Last year, I read and loved Lauren Oliver’s beautiful debut, Before I Fall. At the same time, I also read and was pretty much indifferent to Oliver’s new creation, Delirium, the first in a trilogy about a new world where Love is considered a disease and all teens have a procedure to more or less become lobotomized, thus creating a society where nobody has any emotion and can easily be controlled.
As much as I was underwhelmed by Delirium, I will continue to stand by Lauren Oliver, because I know there is talent there, and I know we’ll see it again someday. So I will continue to read her stuff and hope we see the dazzling writing soon. And so, I picked up Pandemonium at the library, and was honestly expecting it to be worse than Delirium.
A brief overview: Lena (the heroine of Delirium) has successfully escaped Portland and is now in the Wilds, but without Alex, who she saw die before she made it over the wall. She has been “adopted” by a new group out in the Wilds of New Hampshire and learns how to live and survive in the world.

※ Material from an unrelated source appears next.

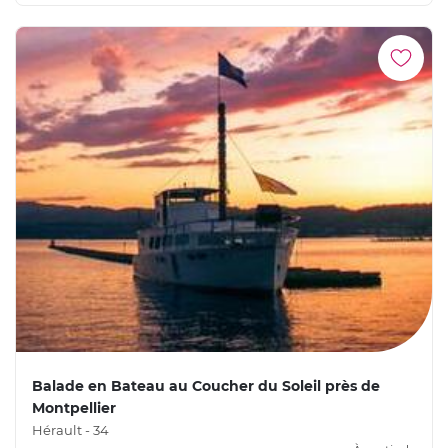
Balade en Bateau au Coucher du Soleil près de
Montpellier
Hérault - 34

She goes undercover in NYC, pretending to be a supporter of a group that encourages all youth to get the procedure, regardless of potential health problems. The spokesman for the group is a young man named Julian, who is dying of a brain tumor, and knows that the procedure will probably kill him. And yet, he still tells his supporters that he will have the procedure as soon as he is of age. And when he is kidnapped by a rogue organization, Lena follows him, and is captured herself. The rest of the story is about Lena and Julian and what they learn from each other, etc.
The good news first: I actually thought the new installment to the trilogy was better. I liked that the chapters alternated between present and future…I think it made me have to concentrate a little bit and pay attention to the story (because, sometimes with the dystopian trilogies, I have a tendency to scan the boring parts). Like in the first book, I liked the way Oliver described the cities in this strange future — both the orderly sections (above ground), and the strange and disorderly sections (like the city below the city).

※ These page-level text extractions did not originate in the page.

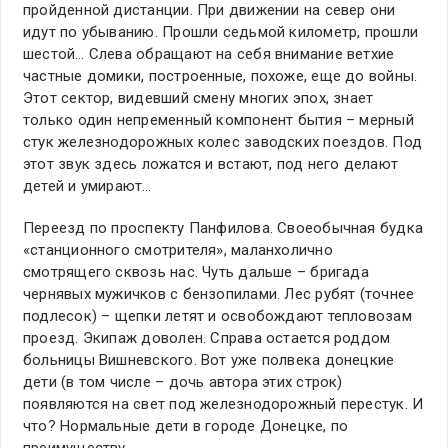
пройденной дистанции. При движении на север они
идут по убыванию. Прошли седьмой километр, прошли
шестой… Слева обращают на себя внимание ветхие
частные домики, построенные, похоже, еще до войны.
Этот сектор, видевший смену многих эпох, знает
только один непременный компонент бытия – мерный
стук железнодорожных колес заводских поездов. Под
этот звук здесь ложатся и встают, под него делают
детей и умирают…
Переезд по проспекту Панфилова. Своеобычная будка
«станционного смотрителя», маланхолично
смотрящего сквозь нас. Чуть дальше – бригада
чернявых мужичков с бензопилами. Лес рубят (точнее
подлесок) – щепки летят и освобождают тепловозам
проезд. Экипаж доволен. Справа остается роддом
больницы Вишневского. Вот уже полвека донецкие
дети (в том числе – дочь автора этих строк)
появляются на свет под железнодорожный перестук. И
что? Нормальные дети в городе Донецке, по
преимуществу.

And the bad news: Because I have actually read other books before, nothing in this story surprised me. The two “twists” at the end were so completely obvious, I almost had to laugh. But then I try and remember that this is a YA book, and that I am not a YA…and that maybe if I were, I would have been surprised or shocked or excited or…anything really.
I’m guessing the third book will mostly be about Lena’s love life, her mother, and the resistance staging a potential uprising against the government. I’ll read it, because one of these days Lauren Oliver is going to blow me away again. I just hope its sooner than later.